Work item — Scan the records for "website". Show the matching lines.

Supplied data —

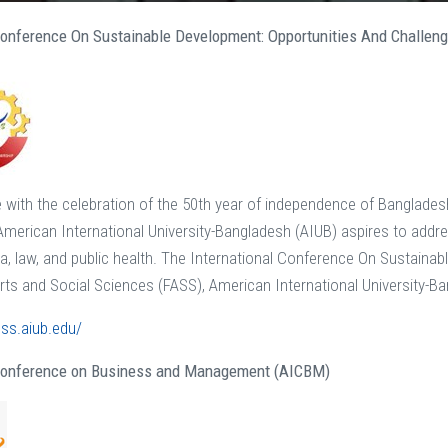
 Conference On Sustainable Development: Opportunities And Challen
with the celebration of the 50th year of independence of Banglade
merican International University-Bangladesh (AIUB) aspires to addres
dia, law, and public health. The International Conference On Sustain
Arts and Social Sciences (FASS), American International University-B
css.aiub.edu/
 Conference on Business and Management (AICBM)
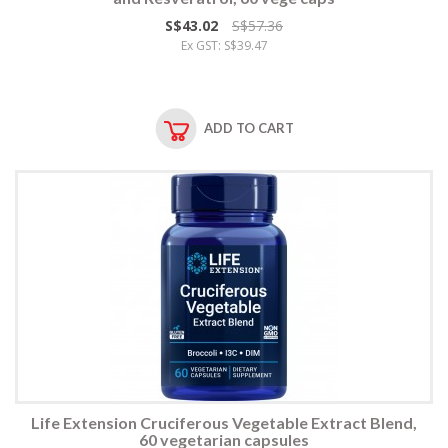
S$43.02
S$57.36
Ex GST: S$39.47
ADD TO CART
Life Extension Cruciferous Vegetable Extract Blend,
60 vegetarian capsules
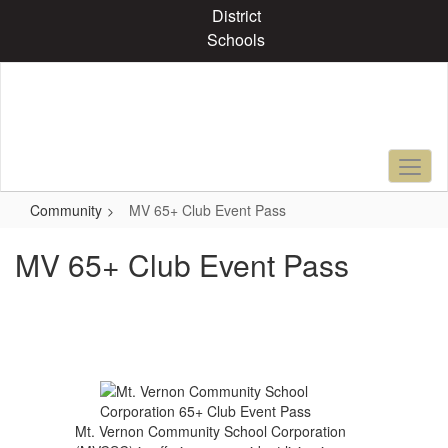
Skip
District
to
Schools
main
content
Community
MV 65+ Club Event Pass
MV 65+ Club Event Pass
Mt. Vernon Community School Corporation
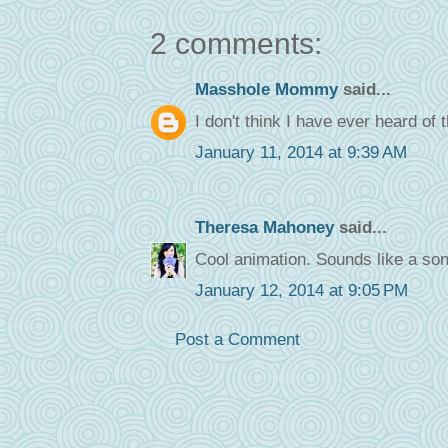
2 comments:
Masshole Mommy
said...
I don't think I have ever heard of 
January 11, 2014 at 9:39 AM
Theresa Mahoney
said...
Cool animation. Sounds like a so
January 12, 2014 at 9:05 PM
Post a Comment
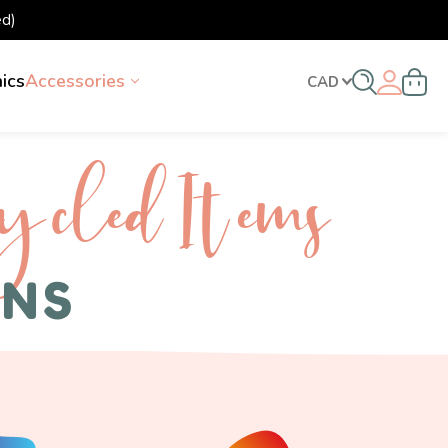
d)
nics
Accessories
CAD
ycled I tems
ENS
---
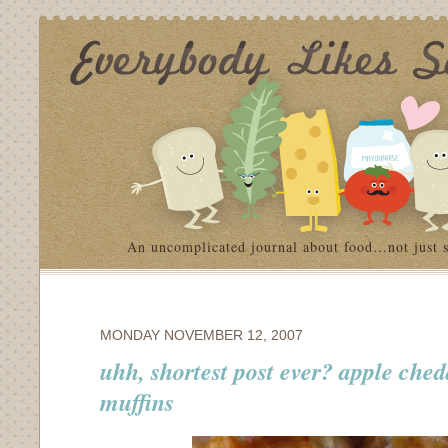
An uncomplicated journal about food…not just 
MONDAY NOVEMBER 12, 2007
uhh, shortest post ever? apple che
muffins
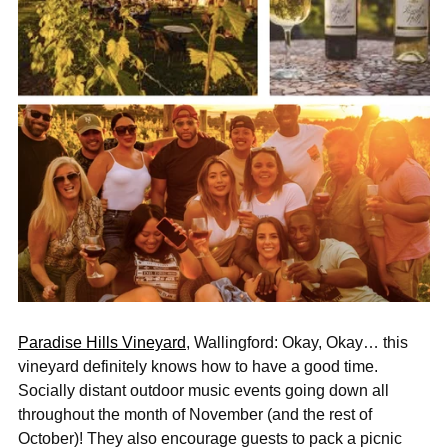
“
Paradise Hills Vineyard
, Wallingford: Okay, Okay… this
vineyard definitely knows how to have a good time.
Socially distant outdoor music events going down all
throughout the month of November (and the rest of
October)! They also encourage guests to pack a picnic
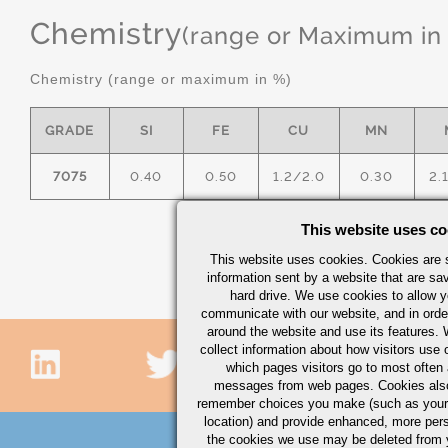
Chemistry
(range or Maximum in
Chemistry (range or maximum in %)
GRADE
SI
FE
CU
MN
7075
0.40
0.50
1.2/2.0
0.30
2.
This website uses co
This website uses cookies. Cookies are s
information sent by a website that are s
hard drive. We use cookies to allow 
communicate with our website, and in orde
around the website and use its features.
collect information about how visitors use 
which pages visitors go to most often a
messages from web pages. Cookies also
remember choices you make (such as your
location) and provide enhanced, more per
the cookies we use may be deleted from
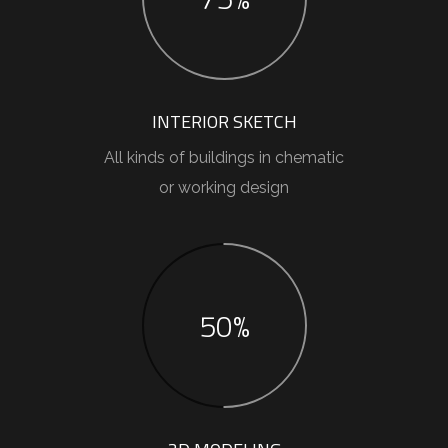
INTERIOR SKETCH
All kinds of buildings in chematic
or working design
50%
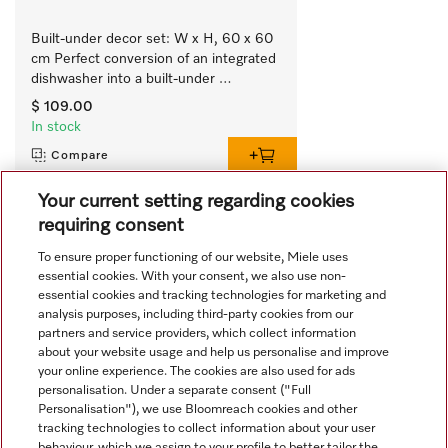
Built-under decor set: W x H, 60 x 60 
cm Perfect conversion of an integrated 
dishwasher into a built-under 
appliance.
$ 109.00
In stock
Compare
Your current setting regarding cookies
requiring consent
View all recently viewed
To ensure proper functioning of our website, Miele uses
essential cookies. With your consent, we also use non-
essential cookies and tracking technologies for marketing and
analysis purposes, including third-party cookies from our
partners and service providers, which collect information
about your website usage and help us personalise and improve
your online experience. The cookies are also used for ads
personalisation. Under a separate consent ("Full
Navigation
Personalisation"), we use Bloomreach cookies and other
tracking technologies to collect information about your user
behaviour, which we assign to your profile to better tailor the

The answer —
This website uses co
This website uses cookies. Cookies are s
information sent by a website that are s
communicate with our website, and in orde
around the website and use its features.
To ensure proper functioning of our website, Miele uses
about your website usage and help us personalise and improve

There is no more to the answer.